The Chimeras and the weapon-nests were not alone in providing heavy support. Thick spears of lascannon fire blazed down from atop the crumpled hull of the drop-ship. The ship’s cockpit had folded like a concertina in the crash and the flight crew had been killed outright, but a handful of navy ratings — tech-crew mostly — had survived. They had been insistent about manning the ship’s turrets, only a few of which still functioned. Stromm had seen it in their faces: the fear, the panic. When he had agreed to let them man the turrets, their relief had been all too apparent. They were terrified of meeting the orks face-to-face. He cursed their cowardice, but he couldn’t hate them for it.
They hadn’t been raised on Cadia. They were lesser men by birth.
In his opinion, that said it all.
Despite such thoughts, he was glad to have those turrets manned by anyone.

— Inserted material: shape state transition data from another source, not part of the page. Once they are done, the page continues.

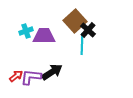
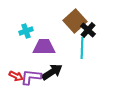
purple trapezoid: moved 11 px down
cyan line: moved 4 px down
red arrow: rotated 64 degrees clockwise
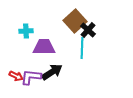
cyan cross: rotated 16 degrees clockwise
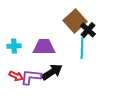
cyan cross: moved 12 px left, 15 px down
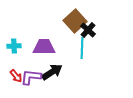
red arrow: rotated 24 degrees clockwise
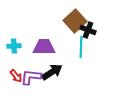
black cross: rotated 21 degrees counterclockwise
cyan line: moved 1 px left, 1 px up
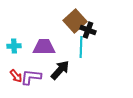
black arrow: moved 8 px right, 2 px up; rotated 15 degrees counterclockwise
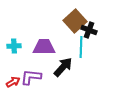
black cross: moved 1 px right
black arrow: moved 3 px right, 3 px up
red arrow: moved 3 px left, 6 px down; rotated 80 degrees counterclockwise
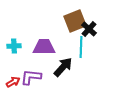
brown square: rotated 20 degrees clockwise
black cross: moved 1 px up; rotated 21 degrees clockwise
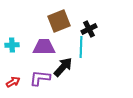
brown square: moved 16 px left
black cross: rotated 21 degrees clockwise
cyan cross: moved 2 px left, 1 px up
purple L-shape: moved 9 px right, 1 px down
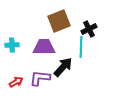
red arrow: moved 3 px right
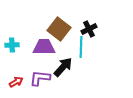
brown square: moved 8 px down; rotated 30 degrees counterclockwise
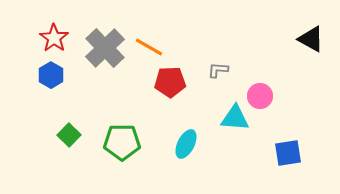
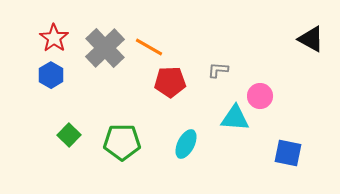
blue square: rotated 20 degrees clockwise
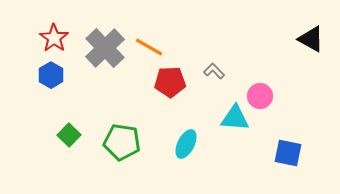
gray L-shape: moved 4 px left, 1 px down; rotated 40 degrees clockwise
green pentagon: rotated 9 degrees clockwise
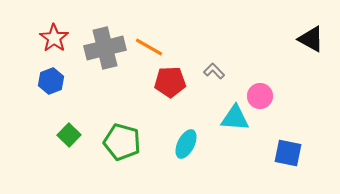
gray cross: rotated 30 degrees clockwise
blue hexagon: moved 6 px down; rotated 10 degrees clockwise
green pentagon: rotated 6 degrees clockwise
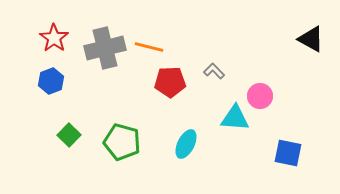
orange line: rotated 16 degrees counterclockwise
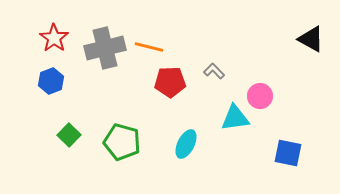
cyan triangle: rotated 12 degrees counterclockwise
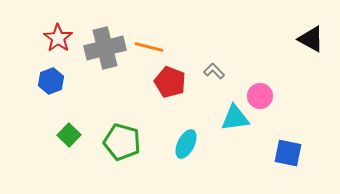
red star: moved 4 px right
red pentagon: rotated 24 degrees clockwise
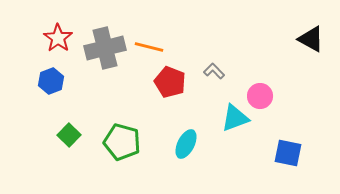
cyan triangle: rotated 12 degrees counterclockwise
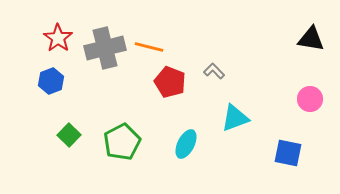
black triangle: rotated 20 degrees counterclockwise
pink circle: moved 50 px right, 3 px down
green pentagon: rotated 30 degrees clockwise
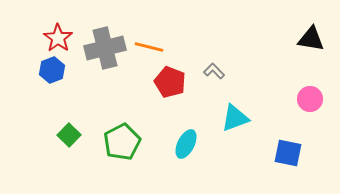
blue hexagon: moved 1 px right, 11 px up
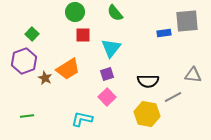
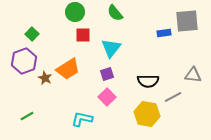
green line: rotated 24 degrees counterclockwise
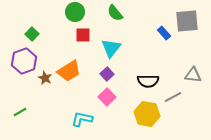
blue rectangle: rotated 56 degrees clockwise
orange trapezoid: moved 1 px right, 2 px down
purple square: rotated 24 degrees counterclockwise
green line: moved 7 px left, 4 px up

They poured blistering fire down on top of the orks, killing dozens at a time, charring their bodies to shrunken black husks.
Given the weight of combined fire the Cadians were pouring out, it seemed that scores of orks were dropping with every metre of ground they gained, but they were still gaining. Stromm could already see that it wouldn’t be enough, not by any stretch. As so often in a straight fight with the orks, it would ultimately come down to numbers, and numbers were something he didn’t have.